Examples of antenna electronics 150 include power supplies, EMI
filters, and RF dividers. In one example, antenna electronics 150
includes a power supply that provides power to antenna boards 120.
Feedlines 152 may include any suitable transmission lines, such as
copper (or other metal) transmission lines. In some embodiments,
antenna system 100 does not include feedlines 152. For example, in
some embodiments, antenna boards 120 communicate with antenna
electronics 150 solely through antenna ports 122.
[0018] As shown in FIG. 1C, example body 110 may include an inner
cylinder 112 and an outer cylinder 116. Inner cylinder 112 and
outer cylinder 116 may form a chamber through which fluid 105 may
flow. Teachings of certain embodiments recognize that this chamber
may receive a flow of fluid 105 in any suitable direction (such as
providing fluid 105 to body 110 from either open end) and at any
suitable speed. For example, in some embodiments, a flow of fluid
105 may include stagnant air within the chamber.
[0019] Fins 118 may be disposed between inner cylinder 112 and
outer cylinder 116. Inner cylinder 112 may include mounting
structures 114 for mounting and/or securing antenna electronics
150. Outer cylinder 116 may include antenna ports 122 configured to
receive antenna boards 120. Teachings of certain embodiments
recognize the ability to provide fluid 105 between inner cylinder
112 and outer cylinder 116 to cool antenna boards 120 and/or
antenna electronics 150. For example, in some embodiments, fins 118
may increase transfer of thermal energy between fluid 105 and
antenna boards 120 and/or electronics 150.

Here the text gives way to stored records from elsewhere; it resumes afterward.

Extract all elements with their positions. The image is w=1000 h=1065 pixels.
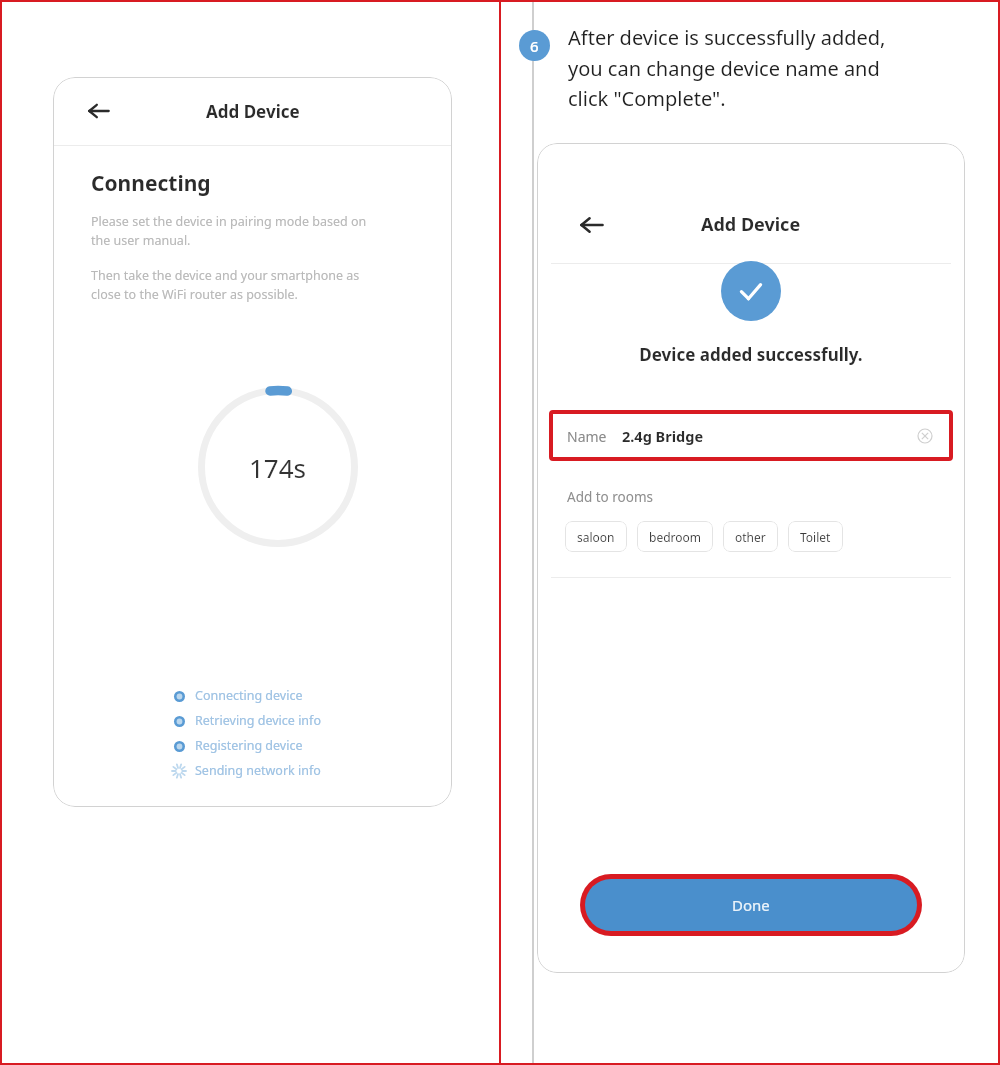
staticText: 174s [249,450,307,485]
staticText: Device added successfully. [537,343,965,366]
button[interactable]: Back [79,91,119,131]
button[interactable]: Toilet [788,521,843,552]
staticText: Toilet [800,529,831,545]
button[interactable]: Name [549,410,953,461]
staticText: saloon [577,529,615,545]
staticText: Name [567,427,607,446]
button[interactable]: Done [585,879,917,931]
button[interactable]: Retrieving device info [171,708,321,733]
staticText: Connecting device [195,687,303,704]
button[interactable]: Sending network info [171,758,321,783]
staticText: Please set the device in pairing mode ba… [91,213,411,249]
staticText: Add Device [206,100,300,123]
button[interactable]: Back [572,205,612,245]
staticText: 2.4g Bridge [622,426,704,446]
staticText: 6 [530,36,539,56]
staticText: Sending network info [195,762,321,779]
staticText: bedroom [649,529,701,545]
button[interactable]: Connecting device [171,683,303,708]
button[interactable]: Registering device [171,733,303,758]
staticText: Registering device [195,737,303,754]
button[interactable]: Clear name [915,426,935,446]
staticText: other [735,529,766,545]
staticText: Add to rooms [567,488,654,506]
staticText: After device is successfully added, you … [568,24,988,111]
button[interactable]: other [723,521,778,552]
staticText: Add Device [701,212,801,237]
staticText: Connecting [91,169,211,198]
staticText: Then take the device and your smartphone… [91,267,411,303]
button[interactable]: saloon [565,521,627,552]
staticText: Retrieving device info [195,712,321,729]
button[interactable]: bedroom [637,521,713,552]
staticText: Done [732,895,770,915]
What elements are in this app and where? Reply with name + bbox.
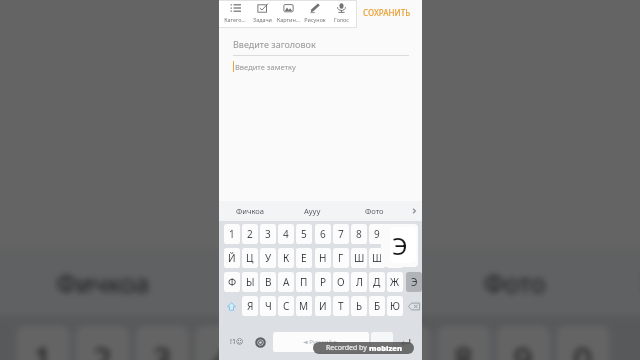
button[interactable]: Ж <box>387 272 403 292</box>
staticText: Р <box>320 275 327 289</box>
button[interactable]: Задачи <box>249 3 275 26</box>
staticText: Б <box>374 299 381 313</box>
staticText: Г <box>338 251 344 265</box>
button[interactable]: Фото <box>411 250 616 316</box>
button[interactable]: Ч <box>260 296 276 316</box>
staticText: Фичкоа <box>236 206 265 216</box>
button[interactable]: Картин… <box>275 3 301 26</box>
button[interactable]: 7 <box>333 224 349 244</box>
button[interactable]: 8 <box>437 326 490 360</box>
button[interactable]: 8 <box>351 224 367 244</box>
button[interactable]: Е <box>296 248 312 268</box>
button[interactable]: More suggestions <box>405 201 422 221</box>
button[interactable]: Б <box>369 296 385 316</box>
button[interactable]: Й <box>224 248 240 268</box>
staticText: Ч <box>265 299 272 313</box>
staticText: А <box>283 275 290 289</box>
button[interactable] <box>371 332 393 352</box>
button[interactable]: Фото <box>343 201 405 221</box>
staticText: Введите заголовок <box>233 38 316 50</box>
button[interactable]: Фичкоа <box>0 250 209 316</box>
button[interactable]: Space <box>273 332 369 352</box>
button[interactable]: К <box>278 248 294 268</box>
button[interactable]: 3 <box>260 224 276 244</box>
button[interactable]: И <box>315 296 331 316</box>
button[interactable]: 9 <box>497 326 550 360</box>
staticText: 3 <box>265 227 271 241</box>
button[interactable]: Ы <box>242 272 258 292</box>
button[interactable]: Ц <box>242 248 258 268</box>
button[interactable]: Н <box>315 248 331 268</box>
button[interactable]: Рисунок <box>302 3 328 26</box>
button[interactable]: Фичкоа <box>219 201 282 221</box>
button[interactable]: 5 <box>296 224 312 244</box>
button[interactable]: В <box>260 272 276 292</box>
button[interactable]: Symbols <box>227 332 246 352</box>
button[interactable]: 4 <box>278 224 294 244</box>
staticText: Э <box>411 275 418 289</box>
button[interactable]: Э <box>406 272 422 292</box>
button[interactable]: 1 <box>17 326 70 360</box>
button[interactable]: Введите заметку <box>235 62 296 72</box>
staticText: Ь <box>356 299 363 313</box>
button[interactable]: Recorded by mobizen <box>313 342 414 354</box>
staticText: !1☺ <box>230 337 244 347</box>
button[interactable]: Щ <box>369 248 385 268</box>
staticText: 4 <box>212 336 232 360</box>
button[interactable]: СОХРАНИТЬ <box>363 7 411 18</box>
button[interactable]: Д <box>369 272 385 292</box>
staticText: Ц <box>246 251 254 265</box>
staticText: 5 <box>301 227 307 241</box>
staticText: Ш <box>354 251 365 265</box>
button[interactable]: Л <box>351 272 367 292</box>
button[interactable]: Ауyy <box>282 201 343 221</box>
staticText: Голос <box>334 16 349 23</box>
button[interactable]: Р <box>315 272 331 292</box>
button[interactable]: О <box>333 272 349 292</box>
staticText: Ы <box>246 275 255 289</box>
staticText: Фичкоа <box>56 266 152 299</box>
button[interactable]: У <box>260 248 276 268</box>
staticText: 0 <box>573 336 593 360</box>
button[interactable]: 3 <box>136 326 189 360</box>
button[interactable]: Ш <box>351 248 367 268</box>
button[interactable]: А <box>278 272 294 292</box>
button[interactable]: Г <box>333 248 349 268</box>
button[interactable]: Shift <box>224 296 239 316</box>
staticText: mobizen <box>369 343 402 353</box>
button[interactable]: Я <box>242 296 258 316</box>
button[interactable]: З <box>387 248 403 268</box>
button[interactable]: 2 <box>76 326 129 360</box>
button[interactable]: 1 <box>224 224 240 244</box>
button[interactable]: 9 <box>369 224 385 244</box>
button[interactable]: 4 <box>196 326 248 360</box>
button[interactable]: Введите заголовок <box>233 38 316 50</box>
button[interactable]: 5 <box>255 326 308 360</box>
button[interactable]: Backspace <box>406 296 421 316</box>
button[interactable]: Голос <box>328 3 354 26</box>
button[interactable]: М <box>296 296 312 316</box>
button[interactable]: Enter <box>395 332 416 352</box>
button[interactable]: 6 <box>318 326 371 360</box>
button[interactable]: С <box>278 296 294 316</box>
button[interactable]: Катего… <box>222 3 248 26</box>
button[interactable]: 2 <box>242 224 258 244</box>
button[interactable]: Settings <box>251 332 270 352</box>
staticText: И <box>319 299 327 313</box>
staticText: Введите заметку <box>235 62 296 72</box>
button[interactable]: Ауyy <box>209 250 411 316</box>
staticText: В <box>265 275 272 289</box>
button[interactable]: Ю <box>387 296 403 316</box>
staticText: Катего… <box>224 16 246 23</box>
button[interactable]: Т <box>333 296 349 316</box>
button[interactable]: 0 <box>387 224 403 244</box>
staticText: Э <box>392 229 408 262</box>
button[interactable]: 7 <box>378 326 431 360</box>
button[interactable]: Ф <box>224 272 240 292</box>
button[interactable]: 0 <box>557 326 610 360</box>
staticText: 6 <box>335 336 354 360</box>
button[interactable]: Ь <box>351 296 367 316</box>
button[interactable]: П <box>296 272 312 292</box>
button[interactable]: 6 <box>315 224 331 244</box>
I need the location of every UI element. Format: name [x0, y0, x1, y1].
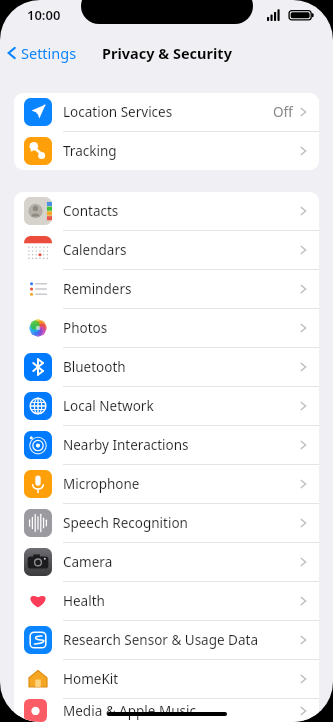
staticText: Speech Recognition — [63, 514, 188, 532]
button[interactable]: Settings — [0, 39, 85, 67]
button[interactable]: Research Sensor & Usage Data — [14, 621, 319, 660]
staticText: Off — [273, 103, 293, 121]
staticText: Contacts — [63, 202, 119, 220]
staticText: Nearby Interactions — [63, 436, 189, 454]
staticText: Health — [63, 592, 105, 610]
button[interactable]: Reminders — [14, 270, 319, 309]
staticText: Location Services — [63, 103, 173, 121]
staticText: Microphone — [63, 475, 140, 493]
button[interactable]: Photos — [14, 309, 319, 348]
button[interactable]: Location Services — [14, 93, 319, 132]
staticText: Photos — [63, 319, 108, 337]
button[interactable]: Calendars — [14, 231, 319, 270]
button[interactable]: Speech Recognition — [14, 504, 319, 543]
staticText: Reminders — [63, 280, 132, 298]
staticText: Calendars — [63, 241, 127, 259]
button[interactable]: Media & Apple Music — [14, 699, 319, 722]
staticText: HomeKit — [63, 670, 119, 688]
button[interactable]: Contacts — [14, 192, 319, 231]
staticText: Settings — [21, 43, 77, 63]
button[interactable]: Nearby Interactions — [14, 426, 319, 465]
staticText: Camera — [63, 553, 113, 571]
staticText: 10:00 — [27, 6, 61, 24]
button[interactable]: Local Network — [14, 387, 319, 426]
staticText: Bluetooth — [63, 358, 126, 376]
button[interactable]: Health — [14, 582, 319, 621]
staticText: Research Sensor & Usage Data — [63, 631, 258, 649]
staticText: Local Network — [63, 397, 154, 415]
staticText: Privacy & Security — [102, 43, 232, 63]
button[interactable]: Camera — [14, 543, 319, 582]
staticText: Media & Apple Music — [63, 702, 196, 720]
staticText: Tracking — [63, 142, 117, 160]
button[interactable]: Tracking — [14, 132, 319, 170]
button[interactable]: Bluetooth — [14, 348, 319, 387]
button[interactable]: Microphone — [14, 465, 319, 504]
button[interactable]: HomeKit — [14, 660, 319, 699]
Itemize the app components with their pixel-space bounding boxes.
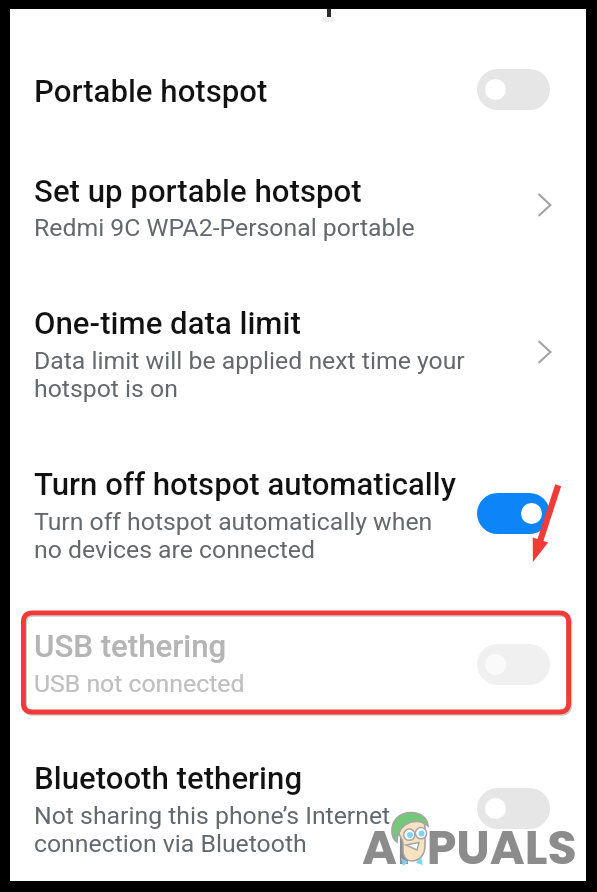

[0020] In some embodiments, inner cylinder 112 and/or outer
cylinder 116 are right circular cylinders. In other embodiments,
inner cylinder 112 and/or outer cylinder 116 are not circular
cylinders (such as oval, elliptic, oblique, or parabolic cylinders)
and are not right angle cylinders (such as cylinders with an angle
of less than or greater than 90 degrees). Teachings of certain
embodiments recognize that any suitable shapes may be used, such as
spheres or three-dimensional quadrilaterals.
[0021] Inner cylinder 112, mounting structures 114, and outer
cylinder 116 may comprise any suitable material. In some
embodiments, inner cylinder 112, mounting structures 114, and outer
cylinder 116 are constructed from heat-conductive materials. In one
example embodiment, inner cylinder 112, mounting structures 114,
and outer cylinder 116 comprise aluminum or another suitable metal.
Teachings of certain embodiments recognize that antenna electronics
150 may be secured to mounting structures 114 within inner cylinder
112.
[0022] Fins 118 may comprise any suitable material. In some
embodiments, fins 118 are constructed from heat-conductive
materials. In one example embodiment, fins 118 comprise aluminum or
another suitable metal. In some embodiments, fins 118 are vacuum
brazed. Teachings of certain embodiments recognize the capability
to provide fluid 105 past fins 118 and transfer thermal energy
between antenna system 100 and fluid 105.
[0023] Antenna system 100 may include any suitable number of fins
118, such as a number equal to the number of antenna ports 122. In
some embodiments, fins 118 may be separated by equal distances. In
other embodiments, fins may not be separated by equal distances. In
one example, fins 118 may be spaced closer together near antenna
boards 120. Fins 118 may be of any suitable thickness, such as a
thickness approximately equal to the thickness of antenna boards
120. In some embodiments, thickness of fins 118 may be size to
optimize thermal energy transfer between flow 105 and fins 118. In
the illustrated embodiment, fins 118 are perpendicular to inner
cylinder 112 and outer cylinder 116. However, teachings of certain
embodiments recognize that fins 112 may be oriented at any angle
relative to inner cylinder 112 and outer cylinder 116. For example,
in some embodiments, the angle between fins 112 and inner cylinder
112 may vary throughout the height of body 110.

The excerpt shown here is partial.